Marketers are often constrained by the demands placed on us by our boss and clients. But external pressure can also come from the industry we work in — especially when it comes to conservative industries like banking, healthcare or government.
With these industries comes a certain degree of pressure to conform to specific aesthetics, brand guidelines and previously established marketing practices. This restrictive environment can make it difficult to test and develop new methodologies (read: increase conversions).
And it doesn’t help that these industries typically require more personal information from customers, introducing more friction into the signup process and making building trust more important than ever.
But in spite of all these hurdles, there are ways to be creative in a conservative industry — as we saw in our recent webinar with First Midwest Bank. Their creative approach allowed them to stand out from their competitors all while building trust with their prospects, ultimately leading to a 195% conversion increase.
How did they do it (and how can you do it too)? You can watch the recording here, or read on for the distilled wisdom.

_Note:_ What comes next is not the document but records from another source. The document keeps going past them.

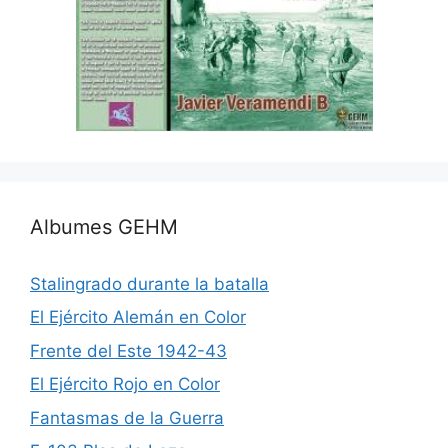
Albumes GEHM
Stalingrado durante la batalla
El Ejército Alemán en Color
Frente del Este 1942-43
El Ejército Rojo en Color
Fantasmas de la Guerra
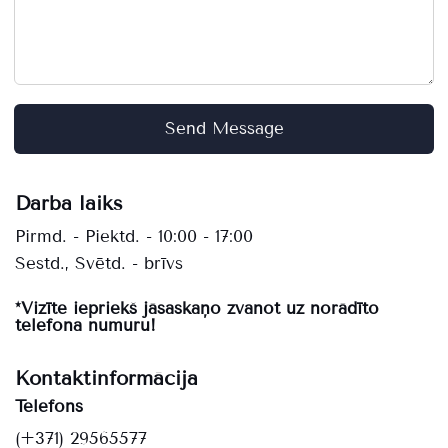
Send Message
Darba laiks
Pirmd. - Piektd. - 10:00 - 17:00
Sestd., Svētd. - brīvs
*Vizīte iepriekš jāsaskaņo zvanot uz norādīto
telefona numuru!
Kontaktinformācija
Telefons
(+371) 29565577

Push best practices to their limit
Everyone knows photographs of people are a powerful way to draw the eye on landing pages. This best practice is repeated in so many blogs that it has in some ways become a cliché.
And when First Midwest Bank tested this best practice, they found (predictably) that images of people did help increase conversions on their landing pages.

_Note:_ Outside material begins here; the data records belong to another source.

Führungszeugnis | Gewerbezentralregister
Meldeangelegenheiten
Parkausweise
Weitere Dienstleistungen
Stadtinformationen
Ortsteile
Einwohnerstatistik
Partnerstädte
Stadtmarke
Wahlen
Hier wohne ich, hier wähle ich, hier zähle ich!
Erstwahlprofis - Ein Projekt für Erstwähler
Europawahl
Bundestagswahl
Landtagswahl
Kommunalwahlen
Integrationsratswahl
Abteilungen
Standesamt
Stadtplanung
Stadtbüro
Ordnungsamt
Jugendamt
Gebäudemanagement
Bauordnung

But they also uncovered something interesting: the “ideal” person represented on the page differed depending on where the lead was from.
While a landing page with a smiling man increased conversions by 47% in Illinois, it performed poorly in Indiana, with a 42% conversion decrease:
This insight led to more A/B tests, resulting in 26 different landing pages depending on the state.
In other words, adding a smiling person to First Midwest Bank’s landing page wasn’t enough. They had to find the best possible smiling person for each state.
The takeaway here?
Best practices are a great jumping off point for A/B tests, but don’t allow yourself to get too comfortable. Get creative and push best practices to their limit. As fitness celebrity Jillian Michaels says, get comfortable with being uncomfortable.
Test best practices ’til you break them
Getting creative with your A/B tests means pushing best practices, but it also means questioning their validity.
We’ve all heard about the importance of placing important information “above the fold” — that the majority of visitors can’t be bothered to scroll below it. This advice has been shared so much that many marketers wouldn’t be caught dead putting a form or call to action below the fold.
But A/B testing revealed something interesting for the First Midwest Bank team, who kept testing even though they had a high-performing champion landing page. They decided to stick their form below the fold. And boy, were they glad they did:
The challenger, with the form below the fold, increased conversions by 52%.
Perhaps the variant with the form above the fold came on a little too strong; maybe prospects needed to be sold on the offer a little more before forking over their personal information. No matter the reason, this so-called “best practice” just wasn’t right for First Midwest Bank’s leads.
But this isn’t the only “best practice” they debunked through A/B testing.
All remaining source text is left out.